A Christmas Journey by Brian Wildsmith
|A Christmas Journey by Brian Wildsmith|
|Genre: For Sharing|
|Reviewer: Keith Dudhnath|
|Summary: A gentle twist on the Nativity story sees Mary and Joseph's cat and dog making the journey to Bethlehem. It's a nice idea, but doesn't always hit the mark.|
|Buy? Maybe||Borrow? Maybe|
|Pages: 32||Date: September 2010|
|Publisher: OUP Oxford|
|External links: Author's website|
Mary is visited by the angel Gabriel and told that she'll give birth to Jesus. So far so good for the Nativity story. Skip ahead to Mary and Joseph leaving for Bethlehem, and that's where we part ways with them for a while. Instead, we travel with their cat and dog, who are left behind but decide to follow. They meet up with the other animals and people from the Nativity story on their way, until finally they come to the manger in Bethlehem.

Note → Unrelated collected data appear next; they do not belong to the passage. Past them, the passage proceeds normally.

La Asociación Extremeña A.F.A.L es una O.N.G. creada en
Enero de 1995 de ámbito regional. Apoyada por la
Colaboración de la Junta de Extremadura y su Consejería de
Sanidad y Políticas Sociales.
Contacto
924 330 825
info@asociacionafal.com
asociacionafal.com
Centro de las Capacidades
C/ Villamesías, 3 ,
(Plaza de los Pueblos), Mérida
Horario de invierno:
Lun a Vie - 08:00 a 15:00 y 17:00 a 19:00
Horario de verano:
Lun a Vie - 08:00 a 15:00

It's a gentle and respectful twist on the story of Jesus' birth. It brings a new dimension to the familiar tale, potentially increasing young readers' awareness of all aspects of it, whilst also keeping it fresh and interesting. That sort of approach is usually greatly appreciated here at Bookbag, but it doesn't always hit the mark in A Christmas Journey. I kept wondering who the audience would be. Deeply religious people and traditionalists won't want any changes at all. People wanting an alternative Christmas story will find it too similar to the story they already know, and will want to seek out true alternatives. The cat and dog feel a little tacked on - it's an interesting premise, but it never quite clicks.

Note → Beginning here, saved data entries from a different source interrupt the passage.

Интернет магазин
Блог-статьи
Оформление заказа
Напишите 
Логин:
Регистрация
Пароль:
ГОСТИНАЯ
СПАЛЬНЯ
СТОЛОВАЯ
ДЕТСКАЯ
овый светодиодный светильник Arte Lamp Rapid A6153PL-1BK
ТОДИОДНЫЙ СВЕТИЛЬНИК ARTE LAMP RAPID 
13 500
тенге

Brian Wildsmith's illustrations aren't quite up to their usual standard either. We usually rave about the pictures in his books, but they feel flat here. They lack the usual beauty and charm. The printing is slightly less than perfect, which doesn't seem to help matters. You have to look carefully to spot it (such as if you're trying to pinpoint what doesn't feel quite right for the purposes of a review!) but it's there. Some of the pages seem as if they've been scanned and printed, losing some of the texture and vibrancy in the process. Having previously been published as The Road To Bethlehem, I wonder whether the repackaging process has lost some of the quality from the original.

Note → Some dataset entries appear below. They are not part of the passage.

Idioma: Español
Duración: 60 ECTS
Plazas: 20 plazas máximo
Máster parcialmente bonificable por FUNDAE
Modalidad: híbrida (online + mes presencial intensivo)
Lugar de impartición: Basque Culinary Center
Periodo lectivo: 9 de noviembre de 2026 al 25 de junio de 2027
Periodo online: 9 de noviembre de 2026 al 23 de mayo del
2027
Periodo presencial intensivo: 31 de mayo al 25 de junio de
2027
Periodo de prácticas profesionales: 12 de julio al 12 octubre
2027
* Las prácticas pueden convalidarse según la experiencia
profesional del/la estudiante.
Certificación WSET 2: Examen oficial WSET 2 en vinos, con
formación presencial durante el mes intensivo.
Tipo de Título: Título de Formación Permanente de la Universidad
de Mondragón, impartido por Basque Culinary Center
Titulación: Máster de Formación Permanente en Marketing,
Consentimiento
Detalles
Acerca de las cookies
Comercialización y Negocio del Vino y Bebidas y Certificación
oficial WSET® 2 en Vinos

If the twist of the story worked a bit better, the issues with the illustrations would help paper over the cracks a bit more. If the illustrations were up to the usual high standard, it would improve one's view of the story. It feels unfairly critical to pick quite so many holes in A Christmas Journey - it's not a bad book by any means - but it never quite sits comfortably enough to truly enjoy.
My thanks to the publisher for sending it to Bookbag.
For a traditional take on the Nativity, look no further than The First Christmas by Jan Pienkowski. For other Christmas tales, you'll love The Polar Express by Chris Van Allsburg (especially the CD read by Liam Neeson), The Night Before Christmas by Rachel Isadora and Clement Clarke Moore, The Happiest Man in the World or the Mouse Who Made Christmas by Mij Kelly and Louise Nisbet, How the Grinch Stole Christmas! by Dr Seuss and others from our Top Ten Books With A Christmas Theme. Cub's First Winter by Rebecca Elliott is a beautifully wintry book to delight young book fans.